# EXERCISE DIRECTIONS:
Only the lines from the one containing "finden Sie brandheiße" through the end of the data below should be copied, each exactly as written and with both ends kept.

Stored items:
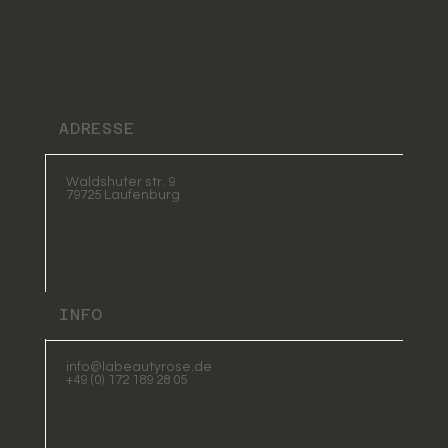
ADRESSE
Waldshuter str. 9
79725 Laufenburg
INFO
info@labeautyrose.de
+49 (0) 172 189 28 05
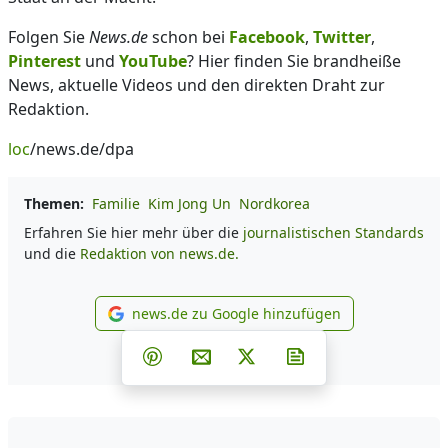
Folgen Sie
News.de
schon bei
Facebook
,
Twitter
,
Pinterest
und
YouTube
? Hier finden Sie brandheiße
News, aktuelle Videos und den direkten Draht zur
Redaktion.
loc
/news.de/dpa
Themen:
Familie
Kim Jong Un
Nordkorea
Erfahren Sie hier mehr über die
journalistischen Standards
und die
Redaktion von news.de.
news.de zu Google hinzufügen
news.de zu Google hinzufüg
Teilen auf Facebook
Teilen auf Whatsapp
Teilen auf Telegram
Teilen auf Pinterest
Per E-Mail teilen
Post auf X
Newsletter abonni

# TASK RESPONSE:
? Hier finden Sie brandheiße
News, aktuelle Videos und den direkten Draht zur
Redaktion.
loc
/news.de/dpa
Themen:
Familie
Kim Jong Un
Nordkorea
Erfahren Sie hier mehr über die
journalistischen Standards
und die
Redaktion von news.de.
news.de zu Google hinzufügen
news.de zu Google hinzufüg
Teilen auf Facebook
Teilen auf Whatsapp
Teilen auf Telegram
Teilen auf Pinterest
Per E-Mail teilen
Post auf X
Newsletter abonni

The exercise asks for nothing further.